The Clinical Amyloid Positivity prediction Score or CAPS is proposed here as a simple clinical-radiological score that can be used to predict the probability of an individual with cognitive problems to be Aβ+ either on CSF or PET. This score considers three parameters: rapid cognitive decline (as determined by MMSE score); presence and severity of NPS (as determined by NPI-Q score), and white matter disease (as determined by Fazekas score on MRI). These tools are frequently used in any clinic dealing with individuals having memory or other cognitive complaints. In the present study, CAPS was able to classify more than 85% of Aβ+ cases correctly, while the predictive value for Aβ− individuals was slightly lower in the range of 80%. This simple clinical tool is easy to apply because the parameters involved here are quite accessible to clinicians. Any clinician following a patient with cognitive decline will be able to apply the CAPS scoring system and refer the patients for biomarker analysis accordingly. To our understanding, this is the first time a clinical scoring system to predict β-amyloid positivity has been developed.

4.5 Medial temporal lobe atrophy (CAPS-MT)

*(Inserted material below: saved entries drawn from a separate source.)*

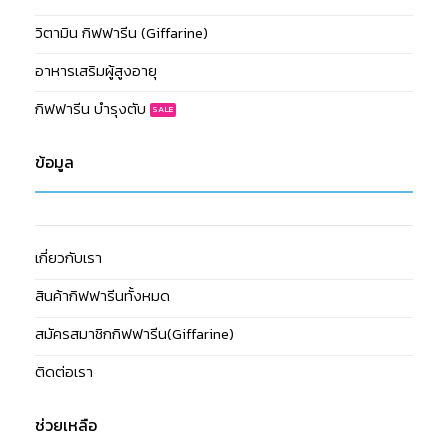
วิตามิน กิฟฟารีน (Giffarine)
อาหารเสริมผู้สูงอายุ
กิฟฟารีน บำรุงตับ
ข้อมูล
เกี่ยวกับเรา
สินค้ากิฟฟารีนทั้งหมด
สมัครสมาชิกกิฟฟารีน(Giffarine)
ติดต่อเรา
ช่วยเหลือ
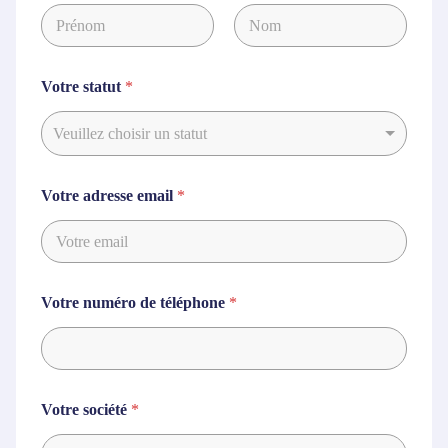
Prénom
Nom
Votre statut
*
Veuillez choisir un statut
Votre adresse email
*
Votre numéro de téléphone
*
Votre société
*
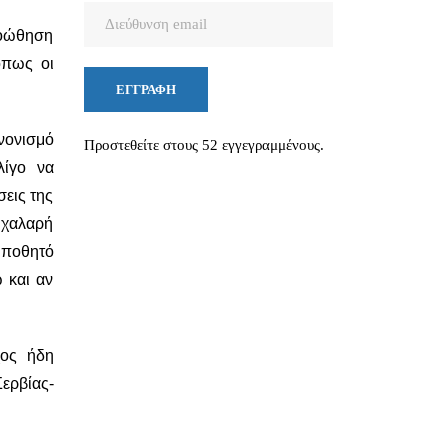
Διεύθυνση
ροώθηση
email
όπως οι
ΕΓΓΡΑΦΉ
νονισμό
Προστεθείτε στους 52 εγγεγραμμένους.
λίγο να
εις της
η χαλαρή
 ποθητό
ω και αν
χος ήδη
ερβίας-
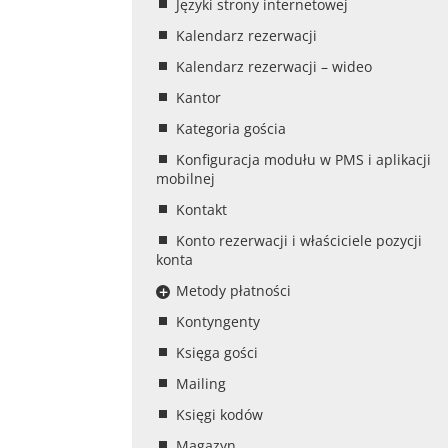
Języki strony internetowej
Kalendarz rezerwacji
Kalendarz rezerwacji – wideo
Kantor
Kategoria gościa
Konfiguracja modułu w PMS i aplikacji
mobilnej
Kontakt
Konto rezerwacji i właściciele pozycji
konta
Metody płatności
Kontyngenty
Księga gości
Mailing
Księgi kodów
Magazyn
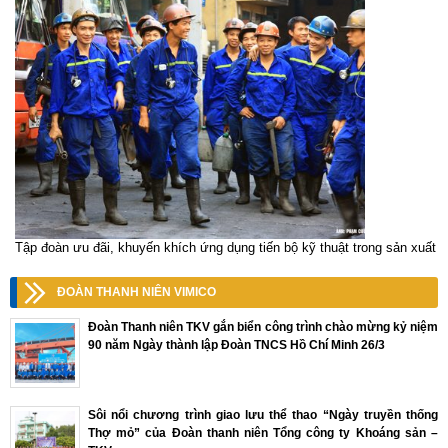
Tập đoàn ưu đãi, khuyến khích ứng dụng tiến bộ kỹ thuật trong sản xuất
ĐOÀN THANH NIÊN VIMICO
Đoàn Thanh niên TKV gắn biển công trình chào mừng kỷ niệm
90 năm Ngày thành lập Đoàn TNCS Hồ Chí Minh 26/3
Sôi nổi chương trình giao lưu thể thao “Ngày truyền thống
Thợ mỏ” của Đoàn thanh niên Tổng công ty Khoáng sản –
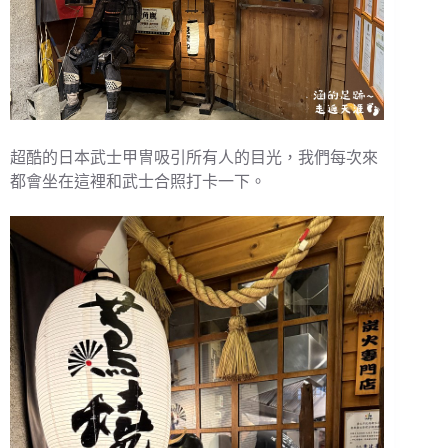
超酷的日本武士甲冑吸引所有人的目光，我們每次來
都會坐在這裡和武士合照打卡一下。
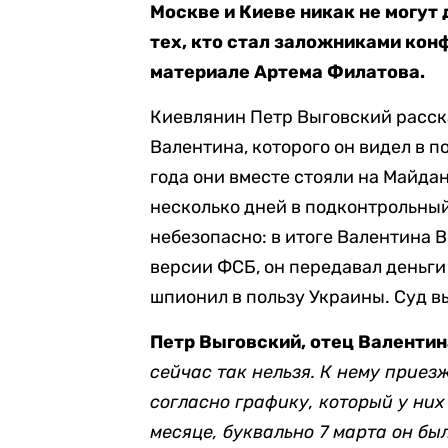
Москве и Киеве никак не могут
тех, кто стал заложниками конфл
материале Артема Филатова.
Киевлянин Петр Выговский расск
Валентина, которого он видел в п
года они вместе стояли на Майда
несколько дней в подконтрольный
небезопасно: в итоге Валентина В
версии ФСБ, он передавал деньги
шпионил в пользу Украины. Суд вы
Петр Выговский, отец Валентин
сейчас так нельзя. К нему приез
согласно графику, который у них
месяце, буквально 7 марта он был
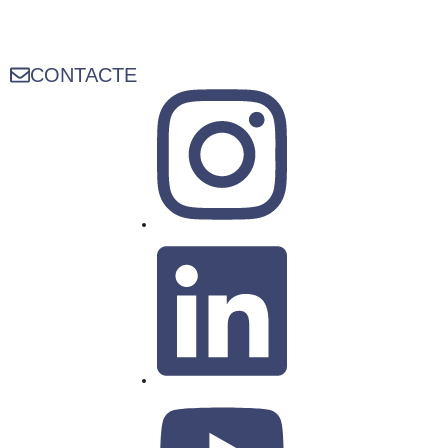
CONTACTE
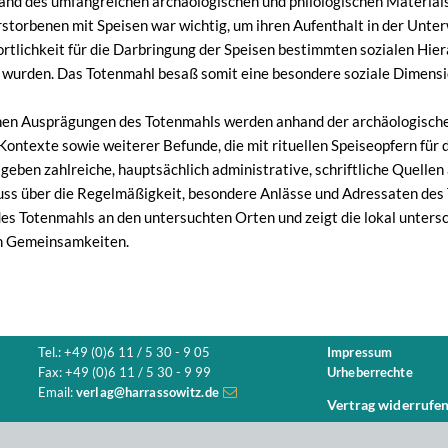
and des umfangreichen archäologischen und philologischen Materials
storbenen mit Speisen war wichtig, um ihren Aufenthalt in der Unte
ortlichkeit für die Darbringung der Speisen bestimmten sozialen Hier
wurden. Das Totenmahl besaß somit eine besondere soziale Dimension
chen Ausprägungen des Totenmahls werden anhand der archäologische
Kontexte sowie weiterer Befunde, die mit rituellen Speiseopfern fü
geben zahlreiche, hauptsächlich administrative, schriftliche Quelle
uss über die Regelmäßigkeit, besondere Anlässe und Adressaten des 
es Totenmahls an den untersuchten Orten und zeigt die lokal untersc
n Gemeinsamkeiten.
Tel.: +49 (0)6 11 / 5 30 - 9 05
Impressum
Fax: +49 (0)6 11 / 5 30 - 9 99
Urheberrechte
Email:
verlag@harrassowitz.de
Vertrag widerrufe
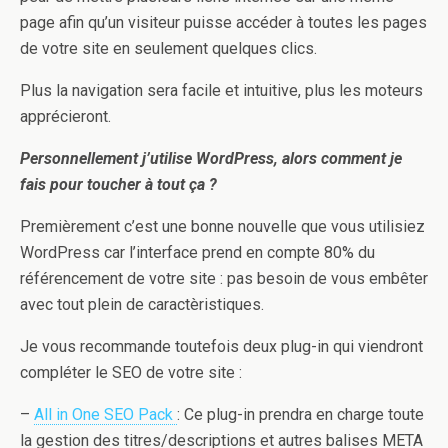
page afin qu’un visiteur puisse accéder à toutes les pages
de votre site en seulement quelques clics.
Plus la navigation sera facile et intuitive, plus les moteurs
apprécieront.
Personnellement j’utilise WordPress, alors comment je
fais pour toucher à tout ça ?
Premièrement c’est une bonne nouvelle que vous utilisiez
WordPress car l’interface prend en compte 80% du
référencement de votre site : pas besoin de vous embêter
avec tout plein de caractèristiques.
Je vous recommande toutefois deux plug-in qui viendront
compléter le SEO de votre site :
–
All in One SEO Pack
: Ce plug-in prendra en charge toute
la gestion des titres/descriptions et autres balises META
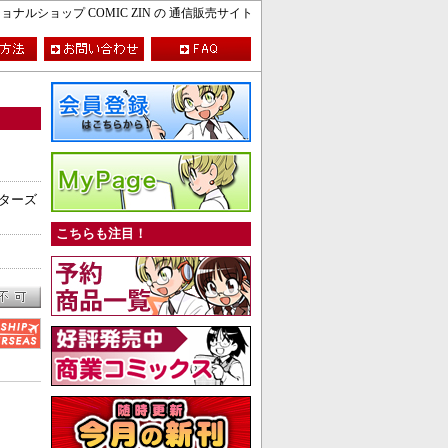
ルショップ COMIC ZIN の 通信販売サイト
スターズ
こちらも注目！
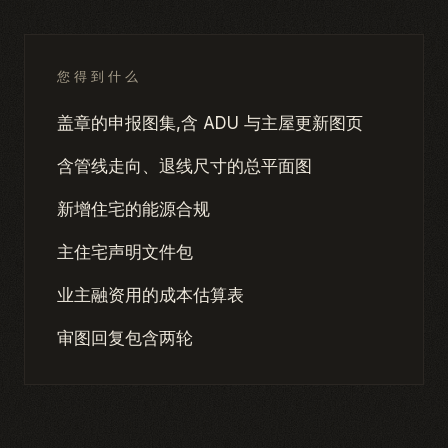
您得到什么
盖章的申报图集,含 ADU 与主屋更新图页
含管线走向、退线尺寸的总平面图
新增住宅的能源合规
主住宅声明文件包
业主融资用的成本估算表
审图回复包含两轮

Medial temporal lobar atrophy is a well-known marker of neurodegeneration in AD (43). MTLA alone has limited reliability for predicting underlying Alzheimer pathology but becomes quite predictive when supplemented with cognitive scores and Apo E genotype (39). It has been found to be associated with progression of cognitive decline in Aβ+ individuals predicting conversion of MCI to dementia (44). In our analysis, we did not find any significant difference between the two subgroups (Aβ+. Aβ−) in terms of MTLA. Nevertheless, a greater degree of MTL atrophy in Aβ + individuals than their Aβ− counterparts was noted in our study cohort. If the MTLA scores are included alongside CAPS, as in CAPS-MT, the AUC improves from 0.867 to 0.900, suggesting a better discrimination than CAPS alone. That said, MTLA is known to be independently associated with rapid cognitive decline in Aβ + people and rapid decline is already a component of CAPS. Since CAPS is designed to be a simple clinical tool for predicting β-amyloid positivity in any setting, MTLA was not included in the component of CAPS, although inclusion of this variable can improve the discrimination. If adequate neuroradiological resources are available for assessment of MTL atrophy, CAPS-MT can prove to be strongly predictive of Aβ positivity status in an individual with “Alzheimer Syndrome.”

4.6 CAPS: context of use

It should be noted that almost half of our cohort was classified for their Aβ status based on their CSF result. This has around 90% sensitivity and specificity compared to Aβ PET scans (45), and brain PET remains a more direct method of detecting Aβ deposition. This understandably may have affected the interpretation of CAPS to a minor extent. That said even Aβ PET scans are not 100% sensitive or specific when compared to pathological examination of the brain (46). In fact, visual read of Aβ PET scans, an approved method for amyloid detection by the FDA, falls short of perfect concordance with quantitative Aβ PET measures by around 14% (47). Likewise, any developing biomarker that uses Aβ PET or CSF as a gold standard for comparisons would have at least some amount of embedded imperfection whereas comparison with neuropathological examination of the brain is not always practicable.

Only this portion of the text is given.